The 2nd Generation Imus Comfort™ Bit boasts a mouthpiece that offers plenty of tongue relief for the horse, encouraging him to drop his head into the bit, rather than stiffening up against it. It boasts flush brass fittings in the pinchless mouthpiece, and smooth, independent action from side to side. This allows the rider to work the horse laterally, as well as lift a shoulder or use a leading rein. The stainless steel roller ball in the center helps to keep the horse focused, and copper strips under the mouthpiece encourage a nice, wet mouth.
The 2nd Generation Imus Training/Transition Bit™is actually two bits in one. A young horse can be started with the reins in the center, snaffle ring position for easy-to-understand, direct reining cues.
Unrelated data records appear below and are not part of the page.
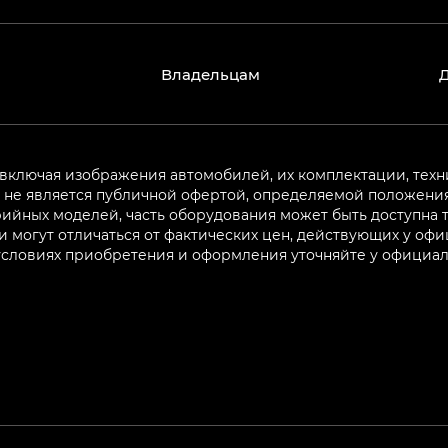
Владельцам
 включая изображения автомобилей, их комплектации, техн
не является публичной офертой, определяемой положениям
ийных моделей, часть оборудования может быть доступна т
могут отличаться от фактических цен, действующих у оф
 условиях приобретения и оформления уточняйте у официа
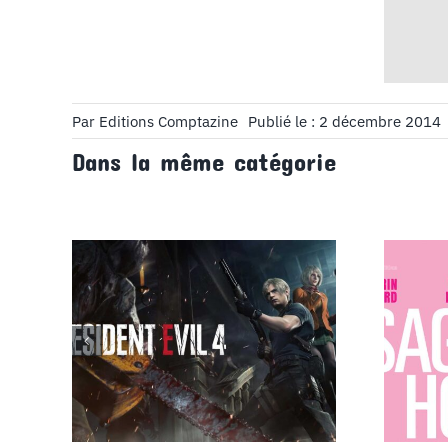
Par
Editions Comptazine
Publié le : 2 décembre 2014
Dans la même catégorie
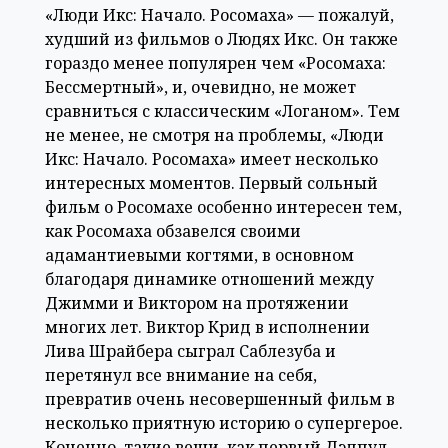
«Люди Икс: Начало. Росомаха» — пожалуй,
худший из фильмов о Людях Икс. Он также
гораздо менее популярен чем «Росомаха:
Бессмертный», и, очевидно, не может
сравниться с классическим «Логаном». Тем
не менее, не смотря на проблемы, «Люди
Икс: Начало. Росомаха» имеет несколько
интересных моментов. Первый сольный
фильм о Росомахе особенно интересен тем,
как Росомаха обзавелся своими
адамантиевыми когтями, в основном
благодаря динамике отношений между
Джимми и Виктором на протяжении
многих лет. Виктор Крид в исполнении
Лива Шрайбера сыграл Саблезуба и
перетянул все внимание на себя,
превратив очень несовершенный фильм в
несколько приятную историю о супергерое.
Конечно, такие вещи, как первый Дэдпул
Once he is able to balance a rider easily over various terrain, and responds well to all basic riding cues - stop, turn, rein-back, give to leg pressure - then the rider adds a curb strap and moves the reins to the lower rings for a very mild curb action. This will help the horse to learn the beginning aspects of collection, and giving at the poll. Because the mouthpiece is nearly identical to the 2nd Generation Imus Comfort Gait Bit, it is very easy to transition the horse up to that bit once he is ready for more advanced gait work. The copper mouthpiece helps to keep nervous young horses mouths soft and wet - and gives him something to distract himself with, should he become uptight or excited. (It acts somewhat like a pacifier.)